[Goal of the exercise]
The required output is the lines below from the line containing "Djthedutchfool" to the line containing "на складі і", inclusive, retyped exactly. No other lines belong in it.

---- Data records

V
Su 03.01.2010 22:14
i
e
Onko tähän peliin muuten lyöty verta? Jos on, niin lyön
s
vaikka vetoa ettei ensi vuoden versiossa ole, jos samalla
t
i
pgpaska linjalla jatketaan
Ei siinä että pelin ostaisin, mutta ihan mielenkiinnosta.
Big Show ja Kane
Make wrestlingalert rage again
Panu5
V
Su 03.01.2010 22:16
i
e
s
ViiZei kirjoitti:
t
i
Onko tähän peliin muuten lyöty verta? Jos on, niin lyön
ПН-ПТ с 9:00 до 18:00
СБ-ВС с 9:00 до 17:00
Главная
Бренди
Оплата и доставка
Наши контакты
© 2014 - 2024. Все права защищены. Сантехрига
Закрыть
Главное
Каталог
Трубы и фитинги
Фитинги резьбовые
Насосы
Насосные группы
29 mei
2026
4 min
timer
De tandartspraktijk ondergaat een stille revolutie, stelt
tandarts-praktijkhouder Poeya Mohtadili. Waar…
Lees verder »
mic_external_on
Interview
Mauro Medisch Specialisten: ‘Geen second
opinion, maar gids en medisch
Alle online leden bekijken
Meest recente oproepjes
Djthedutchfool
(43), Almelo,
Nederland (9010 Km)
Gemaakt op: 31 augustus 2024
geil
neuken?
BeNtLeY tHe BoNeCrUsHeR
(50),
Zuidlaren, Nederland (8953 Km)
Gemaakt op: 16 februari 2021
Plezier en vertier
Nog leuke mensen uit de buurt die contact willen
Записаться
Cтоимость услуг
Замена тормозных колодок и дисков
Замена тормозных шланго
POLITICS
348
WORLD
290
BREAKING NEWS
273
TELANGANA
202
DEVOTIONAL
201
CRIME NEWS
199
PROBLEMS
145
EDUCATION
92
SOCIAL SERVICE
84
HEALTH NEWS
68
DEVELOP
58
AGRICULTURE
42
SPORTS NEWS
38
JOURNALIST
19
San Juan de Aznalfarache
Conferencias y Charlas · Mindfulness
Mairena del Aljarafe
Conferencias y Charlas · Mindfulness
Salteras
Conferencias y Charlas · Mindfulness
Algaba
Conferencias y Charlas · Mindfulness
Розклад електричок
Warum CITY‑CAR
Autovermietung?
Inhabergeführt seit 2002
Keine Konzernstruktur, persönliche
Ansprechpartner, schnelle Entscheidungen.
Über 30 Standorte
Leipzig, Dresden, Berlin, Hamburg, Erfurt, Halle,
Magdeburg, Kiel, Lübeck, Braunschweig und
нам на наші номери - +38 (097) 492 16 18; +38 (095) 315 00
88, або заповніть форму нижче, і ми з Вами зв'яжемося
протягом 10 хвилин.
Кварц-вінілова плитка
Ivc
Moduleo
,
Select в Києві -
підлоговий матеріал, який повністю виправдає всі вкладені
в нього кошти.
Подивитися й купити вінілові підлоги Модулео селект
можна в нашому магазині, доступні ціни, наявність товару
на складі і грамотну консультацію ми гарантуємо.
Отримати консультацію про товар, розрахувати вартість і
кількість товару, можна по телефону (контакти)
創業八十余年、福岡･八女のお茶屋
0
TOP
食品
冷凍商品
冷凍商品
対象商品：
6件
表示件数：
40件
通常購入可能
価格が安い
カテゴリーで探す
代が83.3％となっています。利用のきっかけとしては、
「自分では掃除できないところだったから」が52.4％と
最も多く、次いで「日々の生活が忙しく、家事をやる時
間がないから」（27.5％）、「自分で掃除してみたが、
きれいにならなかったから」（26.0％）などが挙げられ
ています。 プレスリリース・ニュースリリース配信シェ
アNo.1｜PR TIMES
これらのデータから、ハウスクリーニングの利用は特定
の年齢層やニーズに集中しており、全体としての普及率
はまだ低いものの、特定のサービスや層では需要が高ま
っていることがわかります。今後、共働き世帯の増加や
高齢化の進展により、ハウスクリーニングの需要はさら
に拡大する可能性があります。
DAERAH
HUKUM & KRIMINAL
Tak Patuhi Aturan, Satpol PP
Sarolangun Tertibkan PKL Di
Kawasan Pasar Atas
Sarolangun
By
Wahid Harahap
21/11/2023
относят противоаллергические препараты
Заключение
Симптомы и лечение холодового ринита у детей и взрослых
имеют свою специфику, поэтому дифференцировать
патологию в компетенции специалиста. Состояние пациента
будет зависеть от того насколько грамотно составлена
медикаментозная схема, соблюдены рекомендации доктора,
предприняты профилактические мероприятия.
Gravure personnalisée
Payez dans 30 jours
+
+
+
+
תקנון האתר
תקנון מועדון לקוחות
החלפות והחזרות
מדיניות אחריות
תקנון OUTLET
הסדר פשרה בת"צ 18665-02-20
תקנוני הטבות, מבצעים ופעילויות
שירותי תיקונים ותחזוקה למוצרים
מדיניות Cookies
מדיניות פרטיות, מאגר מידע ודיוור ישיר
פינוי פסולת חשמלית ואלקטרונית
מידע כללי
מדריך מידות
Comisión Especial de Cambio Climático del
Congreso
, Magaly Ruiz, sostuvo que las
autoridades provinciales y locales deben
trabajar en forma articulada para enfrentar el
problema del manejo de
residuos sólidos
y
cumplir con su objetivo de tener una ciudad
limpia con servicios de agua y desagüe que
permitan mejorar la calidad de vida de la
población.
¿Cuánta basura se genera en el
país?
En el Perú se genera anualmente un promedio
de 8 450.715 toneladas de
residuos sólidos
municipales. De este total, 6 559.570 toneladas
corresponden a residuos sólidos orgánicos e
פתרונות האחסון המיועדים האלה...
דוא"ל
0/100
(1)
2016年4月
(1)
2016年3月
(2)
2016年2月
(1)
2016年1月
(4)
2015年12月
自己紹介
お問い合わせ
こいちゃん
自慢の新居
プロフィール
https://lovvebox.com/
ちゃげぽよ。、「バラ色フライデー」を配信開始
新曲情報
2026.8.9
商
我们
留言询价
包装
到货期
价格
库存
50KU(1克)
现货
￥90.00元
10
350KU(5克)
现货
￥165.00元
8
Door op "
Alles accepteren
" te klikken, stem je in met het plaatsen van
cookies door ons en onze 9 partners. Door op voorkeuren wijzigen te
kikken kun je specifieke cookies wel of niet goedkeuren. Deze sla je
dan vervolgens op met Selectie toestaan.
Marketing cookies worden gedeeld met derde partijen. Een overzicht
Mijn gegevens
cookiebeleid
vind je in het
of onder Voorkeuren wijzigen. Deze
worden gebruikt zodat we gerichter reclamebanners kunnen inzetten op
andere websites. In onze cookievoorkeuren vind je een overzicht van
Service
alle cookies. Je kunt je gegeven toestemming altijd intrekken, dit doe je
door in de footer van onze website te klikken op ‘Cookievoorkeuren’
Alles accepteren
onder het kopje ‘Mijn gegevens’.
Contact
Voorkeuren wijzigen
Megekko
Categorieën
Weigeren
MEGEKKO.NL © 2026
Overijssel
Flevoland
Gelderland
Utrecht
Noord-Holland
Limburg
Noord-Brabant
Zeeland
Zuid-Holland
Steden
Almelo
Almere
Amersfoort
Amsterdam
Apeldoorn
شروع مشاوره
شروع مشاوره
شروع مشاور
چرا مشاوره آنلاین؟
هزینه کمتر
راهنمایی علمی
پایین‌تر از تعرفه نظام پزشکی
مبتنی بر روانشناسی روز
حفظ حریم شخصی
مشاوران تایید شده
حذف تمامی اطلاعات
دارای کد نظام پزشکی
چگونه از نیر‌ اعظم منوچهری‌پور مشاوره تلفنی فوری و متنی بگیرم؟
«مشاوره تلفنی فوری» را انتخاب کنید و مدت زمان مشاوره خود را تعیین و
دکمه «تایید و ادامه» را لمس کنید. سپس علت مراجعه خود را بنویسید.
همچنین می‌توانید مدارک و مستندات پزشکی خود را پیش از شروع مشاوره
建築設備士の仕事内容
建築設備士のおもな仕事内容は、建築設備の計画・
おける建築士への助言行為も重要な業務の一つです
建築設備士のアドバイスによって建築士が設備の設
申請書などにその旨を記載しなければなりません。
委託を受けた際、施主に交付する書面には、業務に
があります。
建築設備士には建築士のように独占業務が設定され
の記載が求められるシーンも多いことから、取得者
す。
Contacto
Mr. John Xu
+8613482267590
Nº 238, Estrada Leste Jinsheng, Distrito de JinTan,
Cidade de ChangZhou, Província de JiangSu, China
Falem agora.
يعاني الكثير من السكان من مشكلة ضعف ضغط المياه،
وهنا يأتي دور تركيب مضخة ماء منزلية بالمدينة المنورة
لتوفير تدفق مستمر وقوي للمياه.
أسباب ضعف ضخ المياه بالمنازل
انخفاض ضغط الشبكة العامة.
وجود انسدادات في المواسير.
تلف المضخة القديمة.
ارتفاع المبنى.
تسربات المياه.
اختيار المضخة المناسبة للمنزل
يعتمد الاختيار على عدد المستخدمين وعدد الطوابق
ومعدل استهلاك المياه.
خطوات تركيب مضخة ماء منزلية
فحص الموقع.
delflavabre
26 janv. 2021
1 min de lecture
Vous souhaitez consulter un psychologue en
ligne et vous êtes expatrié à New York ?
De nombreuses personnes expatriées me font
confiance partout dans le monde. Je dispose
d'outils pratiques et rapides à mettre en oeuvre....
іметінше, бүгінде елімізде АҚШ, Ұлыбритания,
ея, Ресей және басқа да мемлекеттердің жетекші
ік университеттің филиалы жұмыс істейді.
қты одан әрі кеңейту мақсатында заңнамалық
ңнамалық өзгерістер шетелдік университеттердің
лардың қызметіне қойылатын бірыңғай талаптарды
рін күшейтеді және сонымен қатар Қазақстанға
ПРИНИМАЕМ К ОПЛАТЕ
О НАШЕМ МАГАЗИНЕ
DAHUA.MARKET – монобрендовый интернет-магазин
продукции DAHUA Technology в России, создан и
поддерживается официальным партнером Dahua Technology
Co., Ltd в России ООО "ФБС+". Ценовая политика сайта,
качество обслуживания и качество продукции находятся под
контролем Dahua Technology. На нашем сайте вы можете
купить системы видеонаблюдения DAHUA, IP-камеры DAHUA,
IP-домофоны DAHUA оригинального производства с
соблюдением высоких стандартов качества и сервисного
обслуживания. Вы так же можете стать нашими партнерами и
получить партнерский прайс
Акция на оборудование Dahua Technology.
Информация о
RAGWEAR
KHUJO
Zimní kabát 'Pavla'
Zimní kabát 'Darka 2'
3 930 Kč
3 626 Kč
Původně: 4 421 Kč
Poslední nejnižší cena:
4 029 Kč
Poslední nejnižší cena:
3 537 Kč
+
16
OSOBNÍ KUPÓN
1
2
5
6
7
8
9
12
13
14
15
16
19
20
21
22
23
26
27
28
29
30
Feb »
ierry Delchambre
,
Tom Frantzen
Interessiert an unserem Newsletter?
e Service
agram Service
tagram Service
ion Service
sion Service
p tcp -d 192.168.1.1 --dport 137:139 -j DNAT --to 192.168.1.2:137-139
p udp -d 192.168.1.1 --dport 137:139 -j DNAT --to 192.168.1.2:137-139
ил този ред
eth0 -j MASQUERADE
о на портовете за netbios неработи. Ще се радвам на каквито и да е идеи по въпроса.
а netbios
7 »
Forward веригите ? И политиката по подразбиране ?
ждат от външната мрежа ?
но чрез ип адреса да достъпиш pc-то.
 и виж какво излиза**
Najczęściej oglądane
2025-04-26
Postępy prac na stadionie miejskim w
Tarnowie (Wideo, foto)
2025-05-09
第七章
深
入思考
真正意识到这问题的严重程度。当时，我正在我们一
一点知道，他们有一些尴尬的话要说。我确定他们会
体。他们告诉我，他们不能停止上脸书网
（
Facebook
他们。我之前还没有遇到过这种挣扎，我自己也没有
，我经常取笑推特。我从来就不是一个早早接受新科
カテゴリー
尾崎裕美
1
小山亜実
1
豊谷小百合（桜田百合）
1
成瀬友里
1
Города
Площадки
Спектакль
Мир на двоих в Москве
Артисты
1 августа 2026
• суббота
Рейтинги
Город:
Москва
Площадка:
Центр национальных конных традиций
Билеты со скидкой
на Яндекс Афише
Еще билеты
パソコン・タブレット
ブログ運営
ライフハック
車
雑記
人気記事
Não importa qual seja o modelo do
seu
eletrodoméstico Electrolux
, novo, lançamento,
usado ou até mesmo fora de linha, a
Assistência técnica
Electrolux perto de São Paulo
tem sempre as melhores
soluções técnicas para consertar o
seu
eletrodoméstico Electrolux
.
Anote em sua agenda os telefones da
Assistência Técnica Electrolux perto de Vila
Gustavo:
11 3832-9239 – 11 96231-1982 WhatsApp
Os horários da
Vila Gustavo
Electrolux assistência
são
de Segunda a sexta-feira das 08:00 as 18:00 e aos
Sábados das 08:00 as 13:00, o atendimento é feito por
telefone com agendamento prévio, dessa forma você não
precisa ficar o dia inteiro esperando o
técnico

--------

[Finished task]
Djthedutchfool
(43), Almelo,
Nederland (9010 Km)
Gemaakt op: 31 augustus 2024
geil
neuken?
BeNtLeY tHe BoNeCrUsHeR
(50),
Zuidlaren, Nederland (8953 Km)
Gemaakt op: 16 februari 2021
Plezier en vertier
Nog leuke mensen uit de buurt die contact willen
Записаться
Cтоимость услуг
Замена тормозных колодок и дисков
Замена тормозных шланго
POLITICS
348
WORLD
290
BREAKING NEWS
273
TELANGANA
202
DEVOTIONAL
201
CRIME NEWS
199
PROBLEMS
145
EDUCATION
92
SOCIAL SERVICE
84
HEALTH NEWS
68
DEVELOP
58
AGRICULTURE
42
SPORTS NEWS
38
JOURNALIST
19
San Juan de Aznalfarache
Conferencias y Charlas · Mindfulness
Mairena del Aljarafe
Conferencias y Charlas · Mindfulness
Salteras
Conferencias y Charlas · Mindfulness
Algaba
Conferencias y Charlas · Mindfulness
Розклад електричок
Warum CITY‑CAR
Autovermietung?
Inhabergeführt seit 2002
Keine Konzernstruktur, persönliche
Ansprechpartner, schnelle Entscheidungen.
Über 30 Standorte
Leipzig, Dresden, Berlin, Hamburg, Erfurt, Halle,
Magdeburg, Kiel, Lübeck, Braunschweig und
нам на наші номери - +38 (097) 492 16 18; +38 (095) 315 00
88, або заповніть форму нижче, і ми з Вами зв'яжемося
протягом 10 хвилин.
Кварц-вінілова плитка
Ivc
Moduleo
,
Select в Києві -
підлоговий матеріал, який повністю виправдає всі вкладені
в нього кошти.
Подивитися й купити вінілові підлоги Модулео селект
можна в нашому магазині, доступні ціни, наявність товару
на складі і грамотну консультацію ми гарантуємо.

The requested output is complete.